Having found the line containing "parisienne en 2022, il a subi une hémorragie" in the data below, reproduce that line and each one after it to the end, exactly, and include nothing else.

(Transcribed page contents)
****************
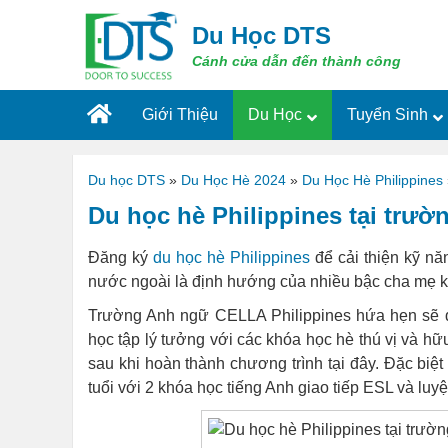
Skip
to
Du Học DTS
content
Cánh cửa dẫn đến thành công
Giới Thiệu
Du Học
Tuyển Sinh
Du học DTS
»
Du Học Hè 2024
»
Du Học Hè Philippines
Du học hè Philippines tại trườ
Đăng ký
du học hè Philippines
để cải thiện kỹ nă
nước ngoài là định hướng của nhiều bậc cha mẹ kh
Trường Anh ngữ CELLA Philippines hứa hẹn sẽ 
học tập lý tưởng với các khóa học hè thú vị và hữu 
sau khi hoàn thành chương trình tại đây. Đặc biệ
tuổi với 2 khóa học tiếng Anh giao tiếp ESL và luy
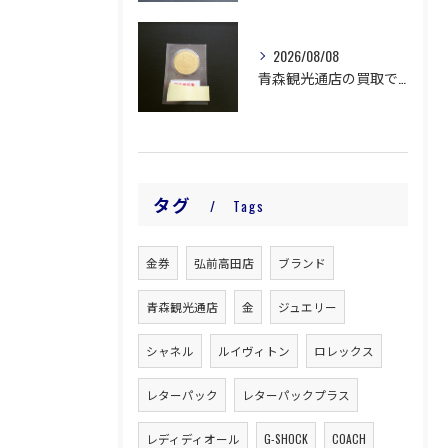
2026/08/08
青森観光通店の買取です。
タグ
Tags
金券
弘前高田店
ブランド
青森観光通店
金
ジュエリー
シャネル
ルイヴィトン
ロレックス
レターパック
レターパックプラス
レディディオール
G-SHOCK
COACH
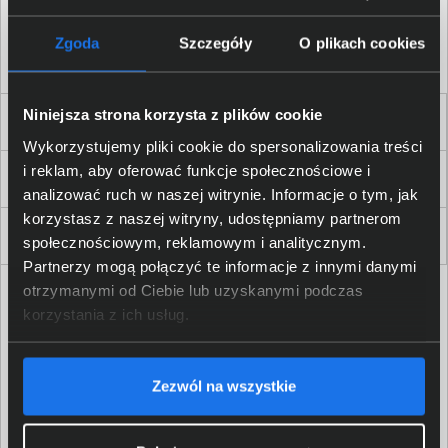
Akceptuję
regulamin
sklepu oraz zapoznałem/am się
z
polityką prywatności.
*
Zgoda
Szczegóły
O plikach cookies
* zgoda wymagana
Niniejsza strona korzysta z plików cookie
Dla Firm i Instytucji
Wykorzystujemy pliki cookie do spersonalizowania treści
i reklam, aby oferować funkcje społecznościowe i
Zakupy
analizować ruch w naszej witrynie. Informacje o tym, jak
korzystasz z naszej witryny, udostępniamy partnerom
Delkom 2000
społecznościowym, reklamowym i analitycznym.
Partnerzy mogą połączyć te informacje z innymi danymi
otrzymanymi od Ciebie lub uzyskanymi podczas
korzystania z ich usług.
Zezwól na wszystkie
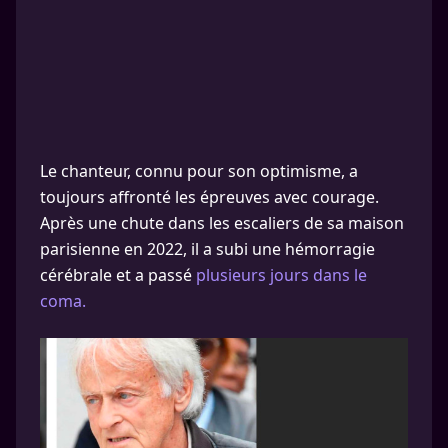
Le chanteur, connu pour son optimisme, a
toujours affronté les épreuves avec courage.
Après une chute dans les escaliers de sa maison
parisienne en 2022, il a subi une hémorragie
cérébrale et a passé
plusieurs jours dans le
coma.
****************
Answer →
parisienne en 2022, il a subi une hémorragie
cérébrale et a passé
plusieurs jours dans le
coma.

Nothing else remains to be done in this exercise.